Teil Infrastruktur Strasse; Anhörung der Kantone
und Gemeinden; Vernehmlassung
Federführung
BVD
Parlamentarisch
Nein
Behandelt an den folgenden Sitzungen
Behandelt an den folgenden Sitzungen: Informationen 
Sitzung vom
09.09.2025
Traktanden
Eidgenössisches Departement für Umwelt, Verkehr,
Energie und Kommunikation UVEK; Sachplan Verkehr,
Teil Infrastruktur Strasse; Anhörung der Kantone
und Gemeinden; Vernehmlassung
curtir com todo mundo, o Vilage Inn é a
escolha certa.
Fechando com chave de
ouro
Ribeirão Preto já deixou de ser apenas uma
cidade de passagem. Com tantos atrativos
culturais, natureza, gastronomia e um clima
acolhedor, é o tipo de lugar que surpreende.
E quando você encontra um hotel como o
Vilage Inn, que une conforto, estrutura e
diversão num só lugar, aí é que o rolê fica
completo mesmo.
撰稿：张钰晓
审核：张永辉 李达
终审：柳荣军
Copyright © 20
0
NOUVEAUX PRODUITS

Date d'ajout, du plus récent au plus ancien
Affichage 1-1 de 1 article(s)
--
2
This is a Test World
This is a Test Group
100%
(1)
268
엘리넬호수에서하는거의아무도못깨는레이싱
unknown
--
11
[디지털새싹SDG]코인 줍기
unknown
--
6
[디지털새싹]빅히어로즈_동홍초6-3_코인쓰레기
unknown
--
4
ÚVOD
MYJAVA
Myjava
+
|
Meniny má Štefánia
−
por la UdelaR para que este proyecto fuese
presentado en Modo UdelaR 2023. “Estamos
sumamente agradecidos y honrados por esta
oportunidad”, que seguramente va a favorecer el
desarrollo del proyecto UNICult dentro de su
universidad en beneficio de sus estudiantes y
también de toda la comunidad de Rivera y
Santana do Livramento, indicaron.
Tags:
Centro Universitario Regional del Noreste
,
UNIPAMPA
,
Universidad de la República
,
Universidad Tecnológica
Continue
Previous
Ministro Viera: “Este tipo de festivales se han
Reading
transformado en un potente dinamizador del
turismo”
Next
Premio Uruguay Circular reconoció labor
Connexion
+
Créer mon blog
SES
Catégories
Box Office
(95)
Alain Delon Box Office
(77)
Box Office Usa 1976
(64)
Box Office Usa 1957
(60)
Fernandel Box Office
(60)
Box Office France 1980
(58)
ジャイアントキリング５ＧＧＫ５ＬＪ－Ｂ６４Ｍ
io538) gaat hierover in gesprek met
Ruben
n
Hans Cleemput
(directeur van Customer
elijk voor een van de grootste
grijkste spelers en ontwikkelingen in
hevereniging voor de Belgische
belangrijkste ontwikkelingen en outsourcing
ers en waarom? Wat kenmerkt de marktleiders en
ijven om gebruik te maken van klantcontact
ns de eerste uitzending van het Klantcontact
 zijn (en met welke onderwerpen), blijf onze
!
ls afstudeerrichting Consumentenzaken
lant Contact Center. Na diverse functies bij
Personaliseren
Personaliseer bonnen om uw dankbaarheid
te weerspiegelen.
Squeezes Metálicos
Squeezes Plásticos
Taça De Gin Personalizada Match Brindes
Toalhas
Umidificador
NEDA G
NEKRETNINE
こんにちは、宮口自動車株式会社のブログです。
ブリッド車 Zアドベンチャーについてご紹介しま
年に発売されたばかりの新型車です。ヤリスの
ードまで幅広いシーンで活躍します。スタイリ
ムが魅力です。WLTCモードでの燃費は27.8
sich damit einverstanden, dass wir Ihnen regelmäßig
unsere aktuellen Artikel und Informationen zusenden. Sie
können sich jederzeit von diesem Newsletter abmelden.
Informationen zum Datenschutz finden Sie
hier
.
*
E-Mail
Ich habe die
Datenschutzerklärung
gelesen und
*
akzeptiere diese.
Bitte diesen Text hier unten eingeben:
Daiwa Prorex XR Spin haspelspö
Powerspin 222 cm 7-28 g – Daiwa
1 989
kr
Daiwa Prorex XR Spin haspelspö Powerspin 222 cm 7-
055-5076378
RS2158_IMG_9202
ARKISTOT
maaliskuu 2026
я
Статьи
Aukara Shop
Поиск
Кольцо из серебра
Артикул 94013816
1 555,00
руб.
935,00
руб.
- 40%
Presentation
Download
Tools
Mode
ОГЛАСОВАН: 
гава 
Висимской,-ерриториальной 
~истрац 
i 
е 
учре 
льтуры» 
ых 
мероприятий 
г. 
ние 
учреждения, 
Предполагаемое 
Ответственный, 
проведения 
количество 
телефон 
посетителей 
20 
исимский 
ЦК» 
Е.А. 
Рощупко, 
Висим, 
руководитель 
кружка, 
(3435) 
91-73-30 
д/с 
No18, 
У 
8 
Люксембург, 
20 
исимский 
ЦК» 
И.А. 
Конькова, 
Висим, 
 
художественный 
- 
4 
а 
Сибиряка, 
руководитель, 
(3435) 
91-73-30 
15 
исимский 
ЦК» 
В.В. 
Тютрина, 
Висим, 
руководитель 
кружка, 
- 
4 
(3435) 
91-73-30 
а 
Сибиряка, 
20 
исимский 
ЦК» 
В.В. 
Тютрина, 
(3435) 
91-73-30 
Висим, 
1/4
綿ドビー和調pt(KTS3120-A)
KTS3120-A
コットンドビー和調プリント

## THE PROBLEM
Transcribe the material above. Change nothing in it.

## EXERCISE OUTPUT
Teil Infrastruktur Strasse; Anhörung der Kantone
und Gemeinden; Vernehmlassung
Federführung
BVD
Parlamentarisch
Nein
Behandelt an den folgenden Sitzungen
Behandelt an den folgenden Sitzungen: Informationen 
Sitzung vom
09.09.2025
Traktanden
Eidgenössisches Departement für Umwelt, Verkehr,
Energie und Kommunikation UVEK; Sachplan Verkehr,
Teil Infrastruktur Strasse; Anhörung der Kantone
und Gemeinden; Vernehmlassung
curtir com todo mundo, o Vilage Inn é a
escolha certa.
Fechando com chave de
ouro
Ribeirão Preto já deixou de ser apenas uma
cidade de passagem. Com tantos atrativos
culturais, natureza, gastronomia e um clima
acolhedor, é o tipo de lugar que surpreende.
E quando você encontra um hotel como o
Vilage Inn, que une conforto, estrutura e
diversão num só lugar, aí é que o rolê fica
completo mesmo.
撰稿：张钰晓
审核：张永辉 李达
终审：柳荣军
Copyright © 20
0
NOUVEAUX PRODUITS

Date d'ajout, du plus récent au plus ancien
Affichage 1-1 de 1 article(s)
--
2
This is a Test World
This is a Test Group
100%
(1)
268
엘리넬호수에서하는거의아무도못깨는레이싱
unknown
--
11
[디지털새싹SDG]코인 줍기
unknown
--
6
[디지털새싹]빅히어로즈_동홍초6-3_코인쓰레기
unknown
--
4
ÚVOD
MYJAVA
Myjava
+
|
Meniny má Štefánia
−
por la UdelaR para que este proyecto fuese
presentado en Modo UdelaR 2023. “Estamos
sumamente agradecidos y honrados por esta
oportunidad”, que seguramente va a favorecer el
desarrollo del proyecto UNICult dentro de su
universidad en beneficio de sus estudiantes y
también de toda la comunidad de Rivera y
Santana do Livramento, indicaron.
Tags:
Centro Universitario Regional del Noreste
,
UNIPAMPA
,
Universidad de la República
,
Universidad Tecnológica
Continue
Previous
Ministro Viera: “Este tipo de festivales se han
Reading
transformado en un potente dinamizador del
turismo”
Next
Premio Uruguay Circular reconoció labor
Connexion
+
Créer mon blog
SES
Catégories
Box Office
(95)
Alain Delon Box Office
(77)
Box Office Usa 1976
(64)
Box Office Usa 1957
(60)
Fernandel Box Office
(60)
Box Office France 1980
(58)
ジャイアントキリング５ＧＧＫ５ＬＪ－Ｂ６４Ｍ
io538) gaat hierover in gesprek met
Ruben
n
Hans Cleemput
(directeur van Customer
elijk voor een van de grootste
grijkste spelers en ontwikkelingen in
hevereniging voor de Belgische
belangrijkste ontwikkelingen en outsourcing
ers en waarom? Wat kenmerkt de marktleiders en
ijven om gebruik te maken van klantcontact
ns de eerste uitzending van het Klantcontact
 zijn (en met welke onderwerpen), blijf onze
!
ls afstudeerrichting Consumentenzaken
lant Contact Center. Na diverse functies bij
Personaliseren
Personaliseer bonnen om uw dankbaarheid
te weerspiegelen.
Squeezes Metálicos
Squeezes Plásticos
Taça De Gin Personalizada Match Brindes
Toalhas
Umidificador
NEDA G
NEKRETNINE
こんにちは、宮口自動車株式会社のブログです。
ブリッド車 Zアドベンチャーについてご紹介しま
年に発売されたばかりの新型車です。ヤリスの
ードまで幅広いシーンで活躍します。スタイリ
ムが魅力です。WLTCモードでの燃費は27.8
sich damit einverstanden, dass wir Ihnen regelmäßig
unsere aktuellen Artikel und Informationen zusenden. Sie
können sich jederzeit von diesem Newsletter abmelden.
Informationen zum Datenschutz finden Sie
hier
.
*
E-Mail
Ich habe die
Datenschutzerklärung
gelesen und
*
akzeptiere diese.
Bitte diesen Text hier unten eingeben:
Daiwa Prorex XR Spin haspelspö
Powerspin 222 cm 7-28 g – Daiwa
1 989
kr
Daiwa Prorex XR Spin haspelspö Powerspin 222 cm 7-
055-5076378
RS2158_IMG_9202
ARKISTOT
maaliskuu 2026
я
Статьи
Aukara Shop
Поиск
Кольцо из серебра
Артикул 94013816
1 555,00
руб.
935,00
руб.
- 40%
Presentation
Download
Tools
Mode
ОГЛАСОВАН: 
гава 
Висимской,-ерриториальной 
~истрац 
i 
е 
учре 
льтуры» 
ых 
мероприятий 
г. 
ние 
учреждения, 
Предполагаемое 
Ответственный, 
проведения 
количество 
телефон 
посетителей 
20 
исимский 
ЦК» 
Е.А. 
Рощупко, 
Висим, 
руководитель 
кружка, 
(3435) 
91-73-30 
д/с 
No18, 
У 
8 
Люксембург, 
20 
исимский 
ЦК» 
И.А. 
Конькова, 
Висим, 
 
художественный 
- 
4 
а 
Сибиряка, 
руководитель, 
(3435) 
91-73-30 
15 
исимский 
ЦК» 
В.В. 
Тютрина, 
Висим, 
руководитель 
кружка, 
- 
4 
(3435) 
91-73-30 
а 
Сибиряка, 
20 
исимский 
ЦК» 
В.В. 
Тютрина, 
(3435) 
91-73-30 
Висим, 
1/4
綿ドビー和調pt(KTS3120-A)
KTS3120-A
コットンドビー和調プリント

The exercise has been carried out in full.